2) The lag time between the shutter and the jpg preview popping up on the rear LCD is a little longer than the 5D3, but that's to be expected as we're talking 70MB RAW files here. Yes, 70MB.
3) Speaking of the shutter, the sexiest thing about this camera (besides the red "R") is the new shutter and it's new sound. It's like a sniper rifle with a silencer. It's very stealth and sleek with it's new all motor driven mechanism (as opposed to the old standard motor lift and spring return). By the way, the RGB+IR metering system they brought down from the 1DX for this? Awesome. Love it. I feel like the metering has been more accurate than my 5D3, and I've even used the 1DX many times myself.
4) I've been handheld shooting with a Canon 135 f2 L. First of all, what a lethal combo with this new 5DSR. Wow. Resolution is off the charts good. I found handheld shooting certainly requires a bit more care than the 5D3 to get the most out of the sensor, but we all knew that going in. This is a studio/tripod loving camera. HOWEVER, you can get really good results going about 4-5 times focal length with your shutter speed. (50mm lens x 5 = 1/250th second). Of course, having IS on your lens really helps. By the way, add "Mirror LockUp" to your custom menu (the green tabs). This way you can go in quickly and alter your shutter release lag time if need be, which is precisely why they built the new shutter. That way, you press the button, and the mirror flips up and the camera waits anywhere from 1/8 to 1 second before dropping the curtains on the sensor. You can set it in that range or just turn it off, or engage traditional old manual mirror lock up with the first button press lifting the mirror and the second button press dropping the curtains.

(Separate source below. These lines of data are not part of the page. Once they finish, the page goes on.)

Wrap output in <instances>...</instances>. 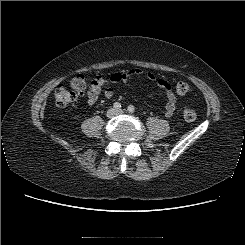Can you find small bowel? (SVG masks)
<instances>
[{
  "mask_svg": "<svg viewBox=\"0 0 245 245\" xmlns=\"http://www.w3.org/2000/svg\"><path fill=\"white\" fill-rule=\"evenodd\" d=\"M142 70L139 68L130 69L122 72H115L105 79L100 76H97L93 80L91 89L87 93V103L89 106H93L99 97L103 95L105 98H111L114 94L112 88L113 85H116L120 82L126 81L132 76L141 75ZM147 79L150 81H156L158 87L165 91L166 93V104H165V116L171 117L176 109L177 98L174 92L172 91L170 83L164 78L156 79L155 75L151 72L147 73Z\"/></svg>",
  "mask_w": 245,
  "mask_h": 245,
  "instance_id": "1",
  "label": "small bowel"
}]
</instances>
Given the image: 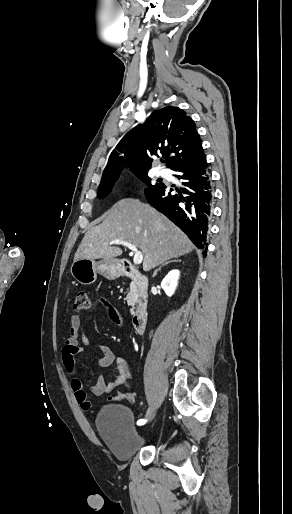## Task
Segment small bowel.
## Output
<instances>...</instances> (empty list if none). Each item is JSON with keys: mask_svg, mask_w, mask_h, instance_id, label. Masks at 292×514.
<instances>
[{"mask_svg": "<svg viewBox=\"0 0 292 514\" xmlns=\"http://www.w3.org/2000/svg\"><path fill=\"white\" fill-rule=\"evenodd\" d=\"M93 307L103 308L110 318L117 323L124 325L122 317L119 315L116 307L103 296H99L94 300ZM81 318L79 315H72L69 321V337L65 340L61 358L66 371L72 375L70 386L75 393L78 403L81 405L83 412L91 411V403L88 393L85 389L83 381L76 376L75 356L84 353L86 347L91 345L87 335L81 333ZM97 348L101 352V356L96 357V363L100 367H108L113 363L116 364L118 375L110 382H106L102 376H97L94 385L89 388V391L97 397L106 395L113 391L120 385L125 384L132 378V371L130 365L124 357H116L114 351L106 344H97ZM136 396L134 391H114L111 395L106 397V404H110L112 400L118 402L125 400L130 404L135 405L136 401L133 398Z\"/></svg>", "mask_w": 292, "mask_h": 514, "instance_id": "obj_1", "label": "small bowel"}]
</instances>
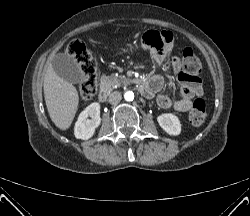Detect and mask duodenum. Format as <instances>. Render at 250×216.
Instances as JSON below:
<instances>
[{
    "label": "duodenum",
    "instance_id": "1",
    "mask_svg": "<svg viewBox=\"0 0 250 216\" xmlns=\"http://www.w3.org/2000/svg\"><path fill=\"white\" fill-rule=\"evenodd\" d=\"M138 89L140 93L146 97H149L151 95V90L148 84L144 81L138 82ZM109 94H110V88L106 84H102L99 90V95H98L99 100L101 102L106 101Z\"/></svg>",
    "mask_w": 250,
    "mask_h": 216
}]
</instances>
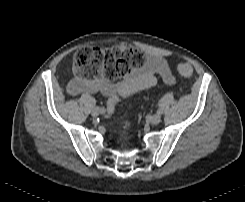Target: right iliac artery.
<instances>
[{"label":"right iliac artery","instance_id":"1","mask_svg":"<svg viewBox=\"0 0 245 202\" xmlns=\"http://www.w3.org/2000/svg\"><path fill=\"white\" fill-rule=\"evenodd\" d=\"M100 109L103 111L102 114L105 113V109L104 108L101 107Z\"/></svg>","mask_w":245,"mask_h":202}]
</instances>
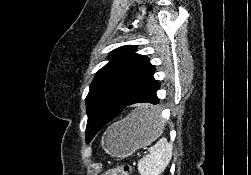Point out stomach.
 <instances>
[{"label": "stomach", "instance_id": "obj_1", "mask_svg": "<svg viewBox=\"0 0 251 175\" xmlns=\"http://www.w3.org/2000/svg\"><path fill=\"white\" fill-rule=\"evenodd\" d=\"M154 111L155 114H145ZM158 106H142L133 109L127 117L112 123L102 135L101 145L112 157H129L139 147L149 145L161 134H169L165 118L156 113ZM162 128V129H159Z\"/></svg>", "mask_w": 251, "mask_h": 175}]
</instances>
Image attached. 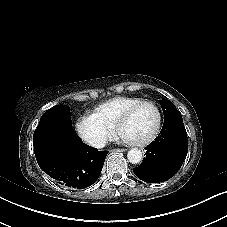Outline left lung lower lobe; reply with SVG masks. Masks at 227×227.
I'll return each mask as SVG.
<instances>
[{
  "label": "left lung lower lobe",
  "instance_id": "left-lung-lower-lobe-1",
  "mask_svg": "<svg viewBox=\"0 0 227 227\" xmlns=\"http://www.w3.org/2000/svg\"><path fill=\"white\" fill-rule=\"evenodd\" d=\"M161 135L146 147V157L135 175L147 183L163 182L180 169L188 152L187 133L181 118L164 122Z\"/></svg>",
  "mask_w": 227,
  "mask_h": 227
}]
</instances>
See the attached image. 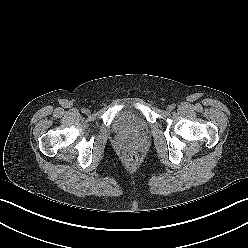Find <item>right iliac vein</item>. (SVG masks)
<instances>
[{
  "mask_svg": "<svg viewBox=\"0 0 248 248\" xmlns=\"http://www.w3.org/2000/svg\"><path fill=\"white\" fill-rule=\"evenodd\" d=\"M85 113L89 114V113H90V111H89V110H86V112H85Z\"/></svg>",
  "mask_w": 248,
  "mask_h": 248,
  "instance_id": "1",
  "label": "right iliac vein"
}]
</instances>
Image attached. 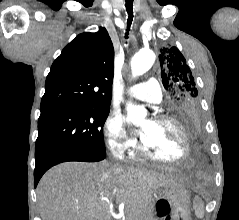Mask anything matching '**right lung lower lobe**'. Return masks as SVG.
<instances>
[{
  "label": "right lung lower lobe",
  "mask_w": 239,
  "mask_h": 220,
  "mask_svg": "<svg viewBox=\"0 0 239 220\" xmlns=\"http://www.w3.org/2000/svg\"><path fill=\"white\" fill-rule=\"evenodd\" d=\"M105 153L84 150L57 149L35 156L34 185L37 186L42 175L52 166L66 161L97 162L105 158Z\"/></svg>",
  "instance_id": "98d812e1"
}]
</instances>
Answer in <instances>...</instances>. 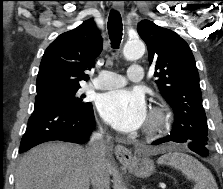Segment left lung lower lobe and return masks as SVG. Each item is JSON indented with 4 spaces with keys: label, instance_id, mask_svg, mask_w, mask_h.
Here are the masks:
<instances>
[{
    "label": "left lung lower lobe",
    "instance_id": "1",
    "mask_svg": "<svg viewBox=\"0 0 223 189\" xmlns=\"http://www.w3.org/2000/svg\"><path fill=\"white\" fill-rule=\"evenodd\" d=\"M169 141H173L175 142L174 140L166 137V138H161V139H158L154 142H152V145H159L161 143H165V142H169ZM188 147L194 151L195 153L203 156V157H206L209 155V151H208V148L207 146H203V145H199V144H196L194 142H190L188 143Z\"/></svg>",
    "mask_w": 223,
    "mask_h": 189
}]
</instances>
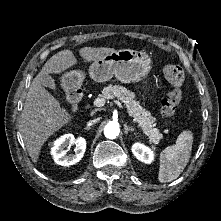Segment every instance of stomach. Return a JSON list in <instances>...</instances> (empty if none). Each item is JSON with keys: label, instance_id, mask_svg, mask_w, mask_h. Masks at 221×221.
Masks as SVG:
<instances>
[{"label": "stomach", "instance_id": "1", "mask_svg": "<svg viewBox=\"0 0 221 221\" xmlns=\"http://www.w3.org/2000/svg\"><path fill=\"white\" fill-rule=\"evenodd\" d=\"M151 68V58L145 51L121 49L94 60L89 67V75L100 83L109 81L113 76L122 83H131L141 81ZM83 79V73L78 70L69 71L63 77L72 86L80 85Z\"/></svg>", "mask_w": 221, "mask_h": 221}]
</instances>
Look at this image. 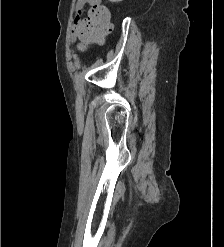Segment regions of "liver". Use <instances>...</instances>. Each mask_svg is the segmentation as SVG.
I'll list each match as a JSON object with an SVG mask.
<instances>
[{
    "label": "liver",
    "mask_w": 224,
    "mask_h": 247,
    "mask_svg": "<svg viewBox=\"0 0 224 247\" xmlns=\"http://www.w3.org/2000/svg\"><path fill=\"white\" fill-rule=\"evenodd\" d=\"M109 2H122V0H109Z\"/></svg>",
    "instance_id": "obj_1"
}]
</instances>
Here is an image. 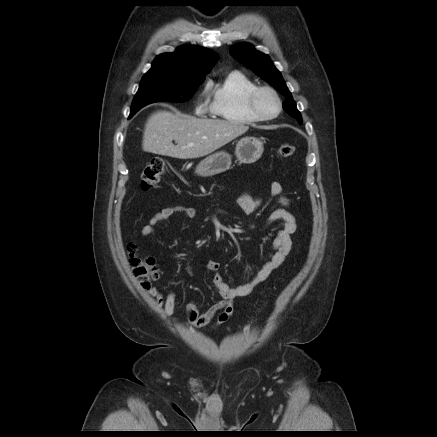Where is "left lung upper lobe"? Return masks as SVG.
Wrapping results in <instances>:
<instances>
[{"mask_svg":"<svg viewBox=\"0 0 437 437\" xmlns=\"http://www.w3.org/2000/svg\"><path fill=\"white\" fill-rule=\"evenodd\" d=\"M230 54L284 95L286 97V100L283 103L284 110L289 115L296 118L301 124L302 117L297 110L296 103L293 100L281 73L273 65L268 55L256 51L253 46L248 43L232 46L230 48Z\"/></svg>","mask_w":437,"mask_h":437,"instance_id":"1","label":"left lung upper lobe"}]
</instances>
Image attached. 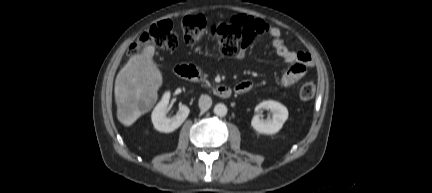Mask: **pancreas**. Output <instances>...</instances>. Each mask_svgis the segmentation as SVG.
I'll use <instances>...</instances> for the list:
<instances>
[{
  "mask_svg": "<svg viewBox=\"0 0 432 193\" xmlns=\"http://www.w3.org/2000/svg\"><path fill=\"white\" fill-rule=\"evenodd\" d=\"M207 86H209V87H210V86H211V84H210L209 82H207Z\"/></svg>",
  "mask_w": 432,
  "mask_h": 193,
  "instance_id": "cf45deb5",
  "label": "pancreas"
}]
</instances>
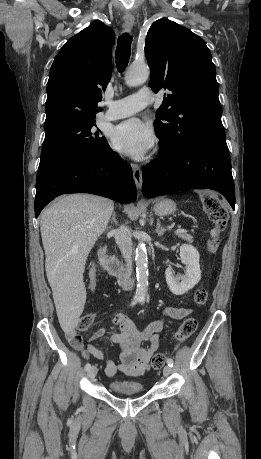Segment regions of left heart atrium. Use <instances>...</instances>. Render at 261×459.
Masks as SVG:
<instances>
[{
    "label": "left heart atrium",
    "mask_w": 261,
    "mask_h": 459,
    "mask_svg": "<svg viewBox=\"0 0 261 459\" xmlns=\"http://www.w3.org/2000/svg\"><path fill=\"white\" fill-rule=\"evenodd\" d=\"M111 142L120 153L141 159L153 146L154 133L148 124L138 118H131L113 129Z\"/></svg>",
    "instance_id": "39dd6f15"
}]
</instances>
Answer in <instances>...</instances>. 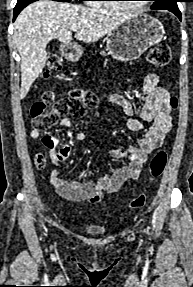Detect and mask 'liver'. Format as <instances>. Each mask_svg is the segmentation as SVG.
<instances>
[{"label": "liver", "mask_w": 193, "mask_h": 287, "mask_svg": "<svg viewBox=\"0 0 193 287\" xmlns=\"http://www.w3.org/2000/svg\"><path fill=\"white\" fill-rule=\"evenodd\" d=\"M130 13L92 8L51 0L28 5L14 23V42L21 57L20 99L25 98L48 59L46 46L52 39L70 43L72 28L78 26L75 39L98 41L126 19Z\"/></svg>", "instance_id": "1"}]
</instances>
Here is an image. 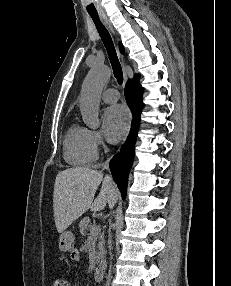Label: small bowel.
<instances>
[{
    "label": "small bowel",
    "instance_id": "obj_1",
    "mask_svg": "<svg viewBox=\"0 0 231 286\" xmlns=\"http://www.w3.org/2000/svg\"><path fill=\"white\" fill-rule=\"evenodd\" d=\"M70 258L73 262H77L80 259V253L78 250H72L70 253Z\"/></svg>",
    "mask_w": 231,
    "mask_h": 286
}]
</instances>
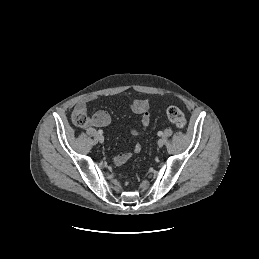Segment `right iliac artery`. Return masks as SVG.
Segmentation results:
<instances>
[{"instance_id":"right-iliac-artery-1","label":"right iliac artery","mask_w":259,"mask_h":259,"mask_svg":"<svg viewBox=\"0 0 259 259\" xmlns=\"http://www.w3.org/2000/svg\"><path fill=\"white\" fill-rule=\"evenodd\" d=\"M98 133H99L100 135H102V134H103V131L100 129V130H98Z\"/></svg>"}]
</instances>
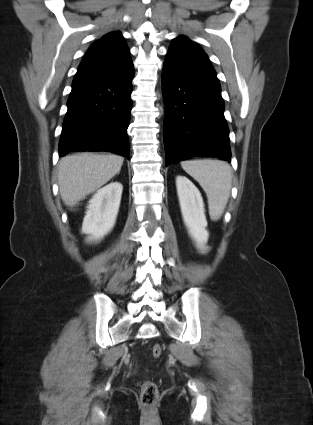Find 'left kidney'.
Returning <instances> with one entry per match:
<instances>
[{
    "mask_svg": "<svg viewBox=\"0 0 313 425\" xmlns=\"http://www.w3.org/2000/svg\"><path fill=\"white\" fill-rule=\"evenodd\" d=\"M177 195L179 198L183 221L188 233L202 253L207 250L209 233L206 230L207 220L202 196L197 187L185 176L176 177Z\"/></svg>",
    "mask_w": 313,
    "mask_h": 425,
    "instance_id": "1",
    "label": "left kidney"
}]
</instances>
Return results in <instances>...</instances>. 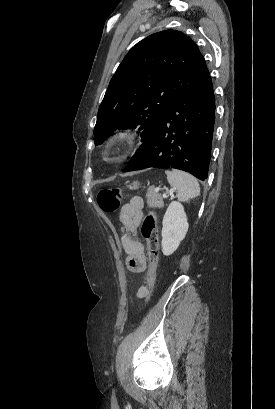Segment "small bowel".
I'll return each instance as SVG.
<instances>
[{
    "label": "small bowel",
    "mask_w": 275,
    "mask_h": 409,
    "mask_svg": "<svg viewBox=\"0 0 275 409\" xmlns=\"http://www.w3.org/2000/svg\"><path fill=\"white\" fill-rule=\"evenodd\" d=\"M143 208V198L134 196L122 207L120 212L121 244L127 254V268L133 273L144 272L148 267L145 246L137 237V228L144 215ZM144 287L139 288L137 291L138 297H142Z\"/></svg>",
    "instance_id": "c3829d8e"
}]
</instances>
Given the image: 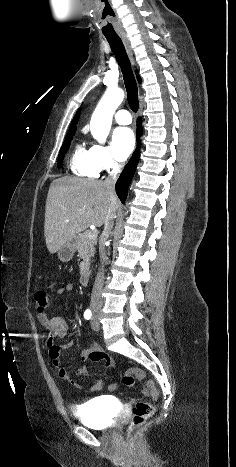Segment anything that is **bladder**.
<instances>
[{"instance_id": "obj_1", "label": "bladder", "mask_w": 236, "mask_h": 467, "mask_svg": "<svg viewBox=\"0 0 236 467\" xmlns=\"http://www.w3.org/2000/svg\"><path fill=\"white\" fill-rule=\"evenodd\" d=\"M114 408L112 400L107 397H96L74 408L75 416L91 428H108L113 425L107 409Z\"/></svg>"}]
</instances>
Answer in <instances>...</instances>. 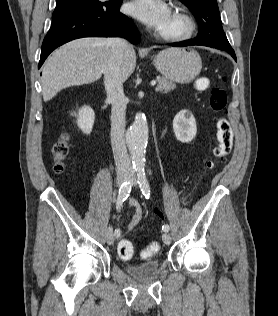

5) I can't get this thing to Moire. I have deliberately shot some really small fabric patterns and weaves, brickwalls, so on and so forth, I can't get it to create the negative artifact. Without the Low Pass Filter effect (this camera has TWO LFPs that cancel each other out to raise sharpness) the propensity for generating Moire and Aliasing goes up.... THAT SAID, at 50MP even the smallest details can get resolved well, so artifacts don't really seem to be a problem so far. Now I know I have some dancers I shoot that wear silky shiny dresses with tight fabric weaves and I suspect I may encounter some color moire there. However... Lightroom's Moire tool does a really good job to easily and quickly remove it if need be.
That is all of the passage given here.